A possible mechanism for this association is the finding that cognitive stimulation is associated with lower levels of plasma proteins that might inhibit axonogenesis and synaptogenesis and increase dementia risk in old age.
What that means in practical terms is that having a job that requires you to use your brain constantly under the right kinds of conditions can lead to a lower likelihood of brain difficulties later in life.
What are the right kinds of conditions? The researchers listed 2 main factors:
- Cognitive stimulation, which basically involves demanding tasks and requirements
- High “job decision latitude,” also characterized as “job control”
Less demanding jobs with less control were linked to a higher degree of dementia.

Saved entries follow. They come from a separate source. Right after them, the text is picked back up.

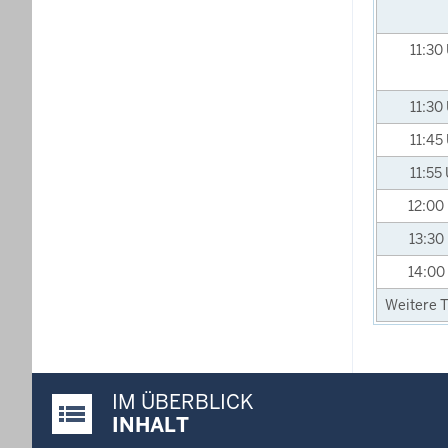
11:30
11:30
11:45
11:55
12:00
13:30
14:00
Weitere T
IM ÜBERBLICK
Justiz-Portal im Überblick:
INHALT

First, it’s an argument in favor of finding and keeping the most challenging job you can—obviously, “challenging” in a positive sense of the word.
Next, it’s an argument in favor of continuing to work—perhaps even giving up the notion of traditional retirement.
Again, nobody is saying to tough it out in a role that doesn’t hold your attention or challenge you in a positive way. But given the sheer degree to which so much of our society seems to view working life as a vehicle designed simply to get you to retirement, maybe this kind of research suggests there’s another, healthier path.